Because, see, I have squeezed blood from a turnip.
Or at least, I’ve been in seasons of life where it felt like I was squeezing blood from a turnip. Yes, sometimes life deals you lemons. Then - to stay with the folksy metaphor theme - you make lemonade. Sure. I get that.
But making lemonade is easy. Even Yankees know that phrase.
What about when life deals you turnips? What if you’re in a season where you’re squeezing turnips for hours, for weeks, for months, for years…just hoping to see a little ounce of blood? (Or…turnipade? I guess? Gross.)
What if, no matter how many times you have the same conversation with your child, nothing changes? What if you’ve worked for years on a start-up, and you’re still not making a profit? What if you keep sitting down to pray, and your mind starts wondering which Disney character you are, so you take that online test just again to be sure you’re ACTUALLY Flynn Rider even if you adjust that one answer to “decidedly introverted”?
Sorry, too specific.
The point is, sometimes life deals you turnips. Not lemons. To answer my own question, the people who try to squeeze blood from a turnip - in my experience - are the people who don’t have any other choice. After all, who would choose to spend their days squeezing blood from turnips, when there are people literally right next door with perfectly crimped hair pontificating about life dealing them lemons? Why keep squeezing?
Here’s one reason: when life deals you turnips, you're forced into expertise.
This isn’t meant to be some existential justification for hard things in life, so don’t take it that way. But here’s the thing I’ve been thinking about: if life only dealt you lemons, you could get away with making lemonade. You wouldn’t even need to be that good at squeezing. You could be making major mistakes. For example, you might not turn the lemon over and squeeze it from the backside, which will get you about 30% more juice. No, you won’t do that, because life dealt you lemons you privileged prima donna, and you can still make lemonade without even so much as mastering the art of food squeezing.

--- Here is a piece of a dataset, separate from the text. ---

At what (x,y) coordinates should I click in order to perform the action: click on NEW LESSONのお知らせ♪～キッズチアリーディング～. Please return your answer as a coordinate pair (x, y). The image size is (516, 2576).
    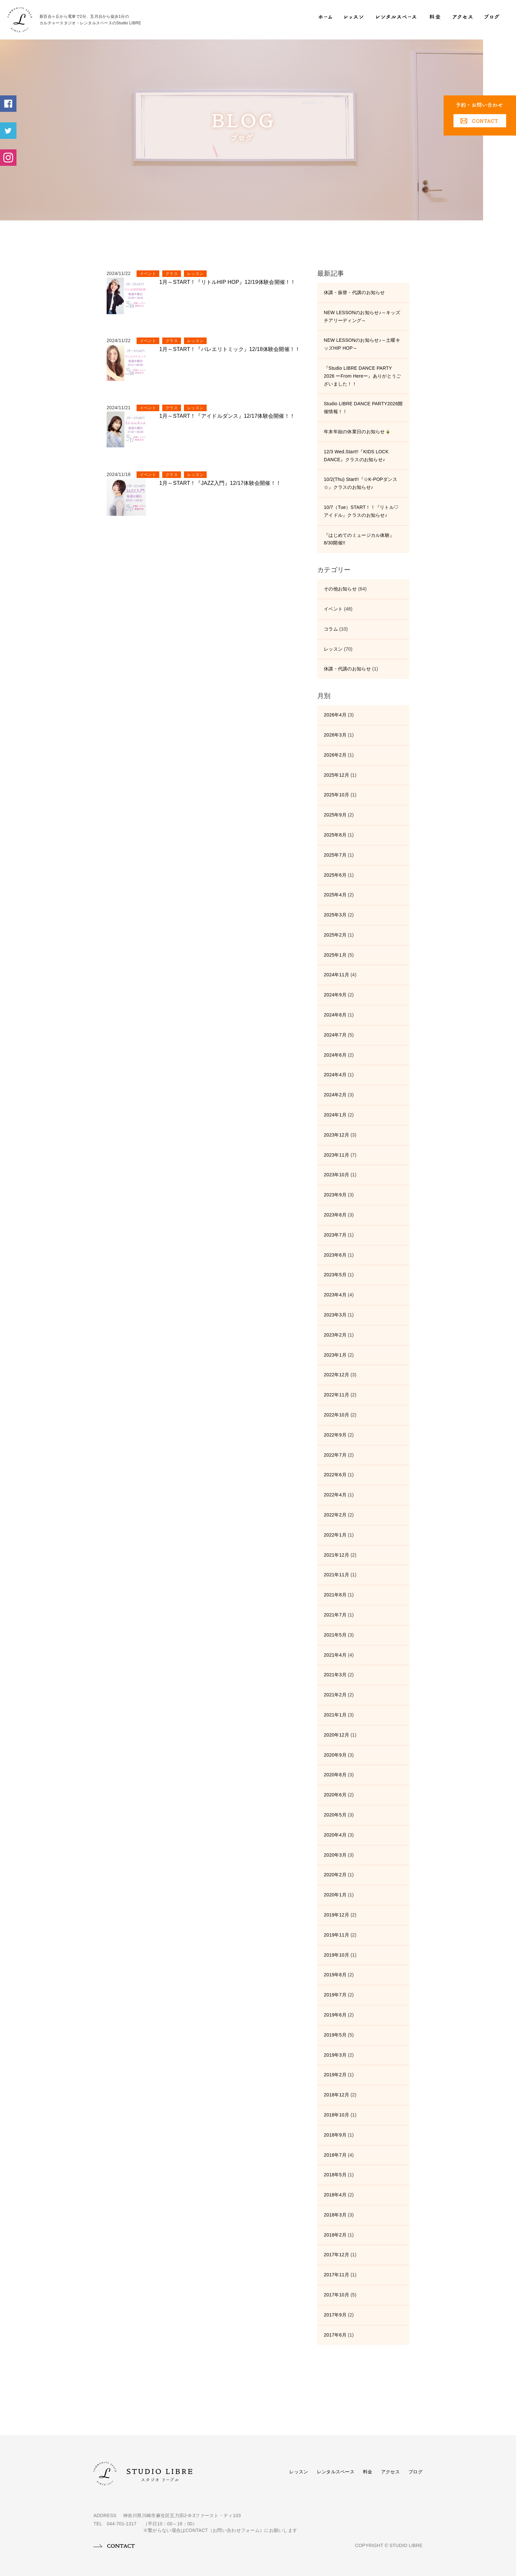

But if life dealt you turnips?
Let me tell you.
You’re going to turn that turnip over. You’re going to use your butcher knife and flatten that thing. You’re going to put it through a mesh strainer and press. You’re going to try it in the blender, trust me. You’ll try the blender eventually. You’ve found 101 tactics for squeezing blood out of a turnip, because at the end of the day, life dealt you turnips.
Which means life requires more mastery of you than it does your neighbor. A lemon-filled life can hide incompetence, or laziness. But with turnips? Turnips require expertise. No expertise, zero blood. Not “less”. Zero. The results are black and white. And that’s a benefit to you, because at some point, life will deal you lemons.
Here’s what I’ve been thinking, lately: I’m thankful for the hard seasons of work in my life. I’m thankful for the times when I had the same conversation with a freshman every week for a year, only to hear him invite his friends to the other campus ministry, the one doing a series called "Ten Spiritual Lessons We Learned From Tiger King." It would be easy, in these moments, to sink into a pit of self-pitying despair. It would be easy to inch just one step closer to being the type of person who indiscernably rants under their breath at most social gatherings. It would be understandable, too.
But you can also head the other direction. You can learn. You can observe. You can refine. You can keep working until you bleed that turnip. People with lemons don’t have to be experts to get results. People dealt turnips? We do.
And so when life deals us lemons, we know exactly what to do.